Dari Raya Pasar Palang seharusnya lurus saja mengikuti bentuk jalan sampai pintu gading terakhir ke Taman Safari. Sayangnya entah karena acara apa malam itu, pintu masuk ke Jalan Pasar Palang ditutup sehingga kami terpaksa memutar elwat pintu gading besar Taman Safari. Tembus juga sih, di belakang Pasar Palang. Sampai di pintu gading terakhir, aku kehilangan arah ke Dayurejo. Teman-teman yang lain tidak ada yang tau, jadi, turunlah aku seperti biasa, dan bertanya kepada penduduk yang masih terjaga malam itu. Kami kebablas sedikit, jadi putar balik sedikit, lalu belok kanan kalau dari jalan utama Raya Pasar Palang. Jalan ini lewat perkampungan penduduk, aspal sih.. namun turun cukup terjal dan naik. Masih naik lagi sedikit lewat depan Kaliandra Resort, lalu ada pertigaan tempat tambal ban, yang aku ingat di situ dulu Mas Haris pernah akan menambal bannya saat turun dari Ringgit pertama kali. Baiklah, berunding sebentar lalu kami putuskan lurus, karena taka da orang yang masih terjaga dan bisa kami tanyai. Jalan lurus ini melewati kebun tebu, kalau tidak salah, karena tak Nampak jelas dan taka da lampu. Untunglah jalannya datar. Agak cemas juga kami lewat, 3 motor berjalan beriringan lambat sebab takut aka nada begal atau apa pun itu di jalanan gelap ini. Di tengah jalan, kami melihat sayu-sayup beberapa pemuda sedang berkumpul. Yah baiklah aku turun lagi untuk bertanya. Jawabannya sangat melegakan, jalan yang kami lalui benar menuju rumah Pak Yajid, horeee… Dan ternyata, itu sudah sangat dekat. Wow..
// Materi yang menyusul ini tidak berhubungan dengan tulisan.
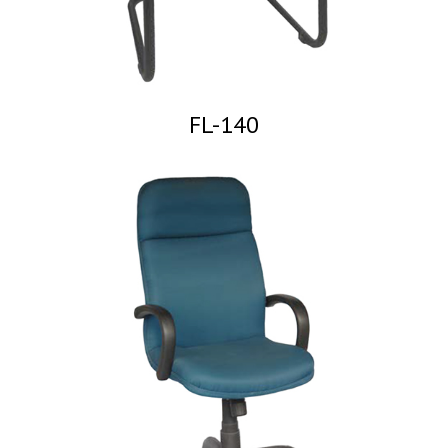
FL-140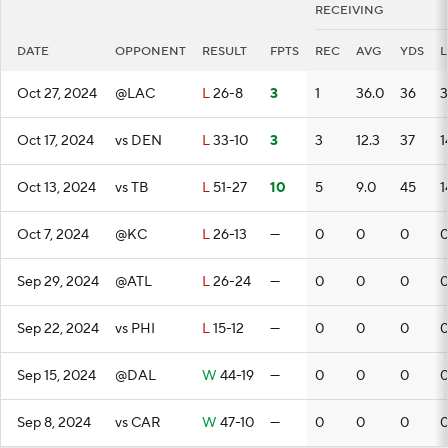
RECEIVING
DATE
OPPONENT
RESULT
FPTS
REC
AVG
YDS
Oct 27, 2024
@LAC
L
26-8
3
1
36.0
36
3
Oct 17, 2024
vs DEN
L
33-10
3
3
12.3
37
1
Oct 13, 2024
vs TB
L
51-27
10
5
9.0
45
1
Oct 7, 2024
@KC
L
26-13
—
0
0
0
Sep 29, 2024
@ATL
L
26-24
—
0
0
0
Sep 22, 2024
vs PHI
L
15-12
—
0
0
0
Sep 15, 2024
@DAL
W
44-19
—
0
0
0
Sep 8, 2024
vs CAR
W
47-10
—
0
0
0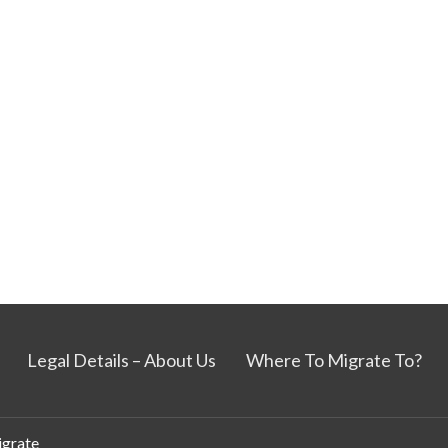
Legal Details – About Us
Where To Migrate To?
grate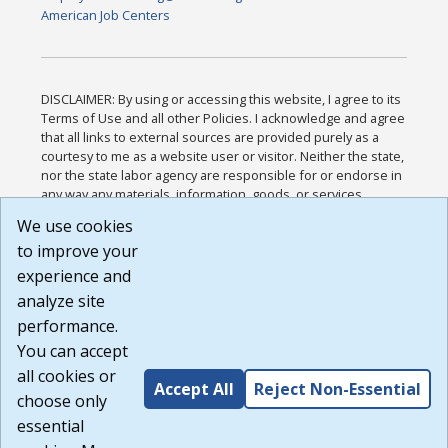
American Job Centers
DISCLAIMER: By using or accessing this website, I agree to its
Terms of Use and all other Policies. I acknowledge and agree
that all links to external sources are provided purely as a
courtesy to me as a website user or visitor. Neither the state,
nor the state labor agency are responsible for or endorse in
any way any materials, information, goods, or services
available through third-party linked sites, any privacy policies,
We use cookies
or any other practices of such sites. I acknowledge and
to improve your
agree that the Terms of Use and all other Policies for this
Website are available to me, and I have read the
Full
experience and
Disclaimer
.
analyze site
Build: 185cbd2bac10e1bc83ab283352c24c0a9f3fd098 ,
performance.
1.131
You can accept
all cookies or
Accept All
Reject Non-Essential
choose only
essential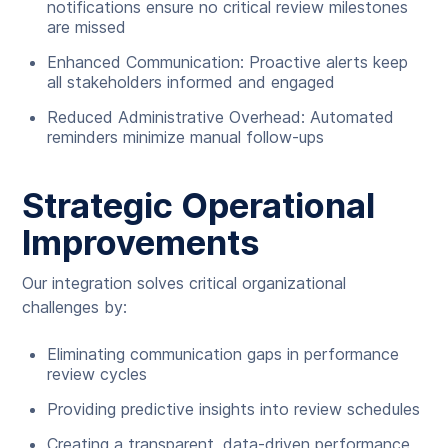
notifications ensure no critical review milestones
are missed
Enhanced Communication: Proactive alerts keep
all stakeholders informed and engaged
Reduced Administrative Overhead: Automated
reminders minimize manual follow-ups
Strategic Operational
Improvements
Our integration solves critical organizational
challenges by:
Eliminating communication gaps in performance
review cycles
Providing predictive insights into review schedules
Creating a transparent, data-driven performance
Yak, setelah pamitan dari rumah Pak Yajid, kali ini setelah meneguk masing-masing segelas the panas yang dihidangkan, kami beranjak naik menapaki jalan semenan yang beberapa bagiannya sudah rusak. Beberapa teman sudah mulai tersengal ketika jalan mulai naik melewati beberapa rumah warga. Untunglah tak lama kemudian jalan datar, sedikit menurun melalui jembatan semen dengan pagar besi, lalu baru mulai naik lagi memutar. Yap, ini persimpangan tempat kami dahulu tersesat karena salah prediksi :D Kali ini tidak salah lagi. Jalanan mulai masuk hutan dengan tanah yang padat dan berlumut sehingga cukup licin, meski masih ada sebagian yang tidak. 1,5jam kami berjalan dan tiba di sebuah pondokan dengan tulisan Satriyo Manggung. 
Kami bertemu dengan beberapa bapak yang tadi suaranya terdengar di depan kami saat berjalan. Di sini ada sebuah pondok dengan dinding dan atap seng serta sebuah pendopo terbuka beratap seng, berlantai keramik. Pondok tertutup merupakan tempat pemujaan, sedangkan pendopo merupakan tempat bagi para peziarah yang ingin beristirahat. Menurut info bapak-bapak ini, yang ternyata bertujuan ke Pertapaan Indrokilo juga, perjalanan ke pertapaan Indrokilo baru setengah jalan jika sampai di Pos Satriyo Manggung ini. Tak ada air di sini, jadi ngecamp pun cukup susah, meskipun seorang teman sudah mulai putus asa. Maka mau tak mau kami lanjut naik pelan-pelan.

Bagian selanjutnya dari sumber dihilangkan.